Allison S. Danell, dean of the Thomas Harriot College of Arts and Sciences and a professor of chemistry, said that while her office and the offices of many of her science colleagues will not relocate to the new facility, much of its focus will be on interdisciplinary research.
“This is the most physical, apparent example of our commitment to interdisciplinary research here at ECU,” she said, adding that a $5 million award from the National Science Foundation is an example of the university’s current interdisciplinary success. The grant is funding the work of departments of biology, geological sciences, coastal studies and engineering to help the state’s coastal communities.
“These students are going to be working in a state-of-the art facility that really will build such a strong foundation,” she said, “and that cooperative research is what the fields require of them when they go out into the workforce.”
Harry Ploehn, dean of the College of Engineering and Technology, said the facility will be as dedicated to workforce development as it will be to research.
With a $1.9 million grant from the Golden LEAF Foundation, the university has established the Eastern Region Pharma Center on the building’s first floor. The center will work with community colleges and pharmaceutical companies throughout the region to teach students skills they need for the industry.
“We will pursue a ‘grow local’ approach to sourcing, developing and retaining the skilled workforce our industry partners desperately need,” Ploehn said.

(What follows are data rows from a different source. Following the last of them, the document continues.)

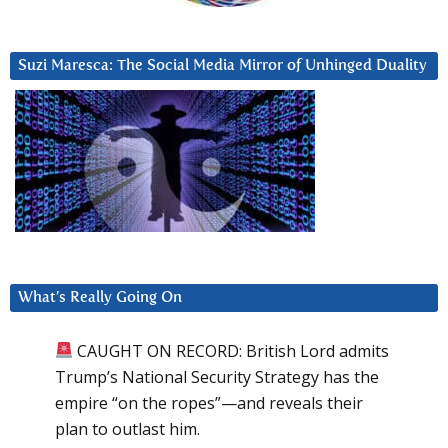
Suzi Maresca: The Social Media Mirror of Unhinged Duality
What’s Really Going On
CAUGHT ON RECORD: British Lord admits
Trump’s National Security Strategy has the
empire “on the ropes”—and reveals their
plan to outlast him.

Mike Van Scott, vice chancellor for ECU’s Division of Research, Economic Development and Engagement, said the building, the first on ECU’s new Research and Innovation Campus, will provide the needed proximity to a workforce training initiative planned across the street at Intersect East, which is currently being developed.
“You can see the close connection between Intersect East and the main campus,” he said. “It becomes a portal, a gateway for our community partners, our industry partners to come through and access our academic community.”
Van Scott described some of the unique design features of the building to those awaiting a chance to step inside for a tour. The color scheme of each floor reflects a region of the state, from the coastal hues of the first floor to the sandhills, Piedmont and finally the mountains on the yet-to-be-finished fourth floor.
“This is intentional,” he said of the design. “It reminds us constantly, day to day, that as individuals and institutions, we are part of something larger.”
Rogers said the work that will take place at the new facility will extend the best the university has to offer to the region and the state.
“This is our future,” he said. “If this doesn’t inspire you about the future and motivate you about the future, and the momentum we have at East Carolina University, I’m not sure what will.”